Naresh answered this, saying, “I’ve looked over the historical data.” Pasha turned to see him in the row behind her, a shadowy figure in the faint light, his posture as precise as his words. He continued, “There may be a nebula, but it’s too thin to account for a majority of the matter that went into the construction of the cordon.”
“I agree,” Vytet said.
“So where did all that matter go?” Shoran wanted to know. “Is it still tied up in these fragments of… what was the term you used?”
“Megastructures,” Pasha said. “Is there even another possibility? Surely there’s not been enough time for debris to re-gather into a planetary body or even into an accretion disc.”
“We hope to find out today,” Vytet answered.
<><><>
The first image to be displayed came from Dragon ’s telescope alone. A Dull Intelligence swiftly combined it with a digital image from Griffin , producing a sharper picture of Tanjiri. Pasha squinted, instinctively trying to bring into focus several tiny blurs of what looked like reflected light, scattered at a uniform distance around the pale yellow star. A tag popped up:
Average estimated distance of orbital bodies from the central star: 0.78 astronomical units .
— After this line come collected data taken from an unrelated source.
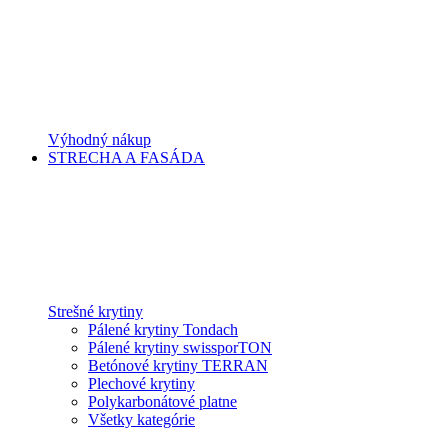
Výhodný nákup
STRECHA A FASÁDA
Strešné krytiny
Pálené krytiny Tondach
Pálené krytiny swissporTON
Betónové krytiny TERRAN
Plechové krytiny
Polykarbonátové platne
Všetky kategórie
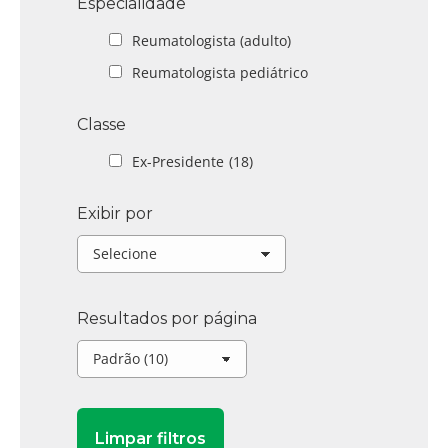
Especialidade
Reumatologista (adulto)
Reumatologista pediátrico
Classe
Ex-Presidente
(18)
Exibir por
Resultados por página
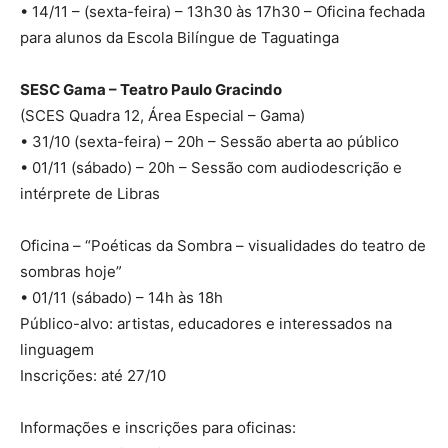
• 14/11 – (sexta-feira) – 13h30 às 17h30 – Oficina fechada
para alunos da Escola Bilíngue de Taguatinga
SESC Gama – Teatro Paulo Gracindo
(SCES Quadra 12, Área Especial – Gama)
• 31/10 (sexta-feira) – 20h – Sessão aberta ao público
• 01/11 (sábado) – 20h – Sessão com audiodescrição e
intérprete de Libras
Oficina – “Poéticas da Sombra – visualidades do teatro de
sombras hoje”
• 01/11 (sábado) – 14h às 18h
Público-alvo: artistas, educadores e interessados na
linguagem
Inscrições: até 27/10
Informações e inscrições para oficinas:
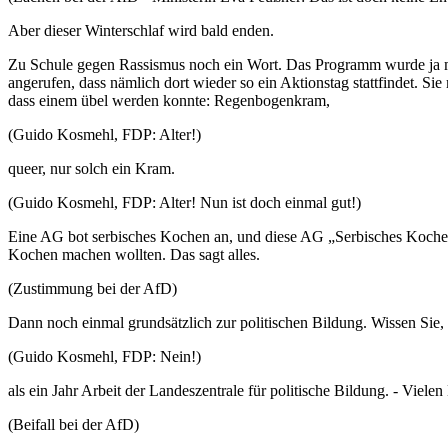
Aber dieser Winterschlaf wird bald enden.
Zu Schule gegen Rassismus noch ein Wort. Das Programm wurde ja meh
angerufen, dass nämlich dort wieder so ein Aktionstag stattfindet. Si
dass einem übel werden konnte: Regenbogenkram,
(Guido Kosmehl, FDP: Alter!)
queer, nur solch ein Kram.
(Guido Kosmehl, FDP: Alter! Nun ist doch einmal gut!)
Eine AG bot serbisches Kochen an, und diese AG „Serbisches Kochen“
Kochen machen wollten. Das sagt alles.
(Zustimmung bei der AfD)
Dann noch einmal grundsätzlich zur politischen Bildung. Wissen Sie
(Guido Kosmehl, FDP: Nein!)
als ein Jahr Arbeit der Landeszentrale für politische Bildung. - Viele
(Beifall bei der AfD)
An astronomical unit, an AU, was the distance that had once separated Earth from Sun… and maybe it still did. No one knew for sure.
Murmurs erupted, whispered questions. Pasha gripped an armrest to stop herself from rising to her feet. “What are we looking at?” she asked herself aloud.
“The shape of these objects suggests a crescent,” someone in back said. “Could they be planetary objects in partial light?”
“Or could they be surviving structures?” another voice asked.
A discussion ensued, the planetary hypothesis gaining support when an analysis of the spectra revealed strong indications of water and an oxygen-bearing atmosphere.
After forty minutes, image data began to stream in from Khonsu ’s telescope. The DI cross-matched time and angle, working to integrate it with the existing image to reveal even more detail.
Pasha leaned forward, anxious for the update, hoping it would allow a clearer view of the ruins if that’s what they were, or, far better, reveal an indication of surviving life.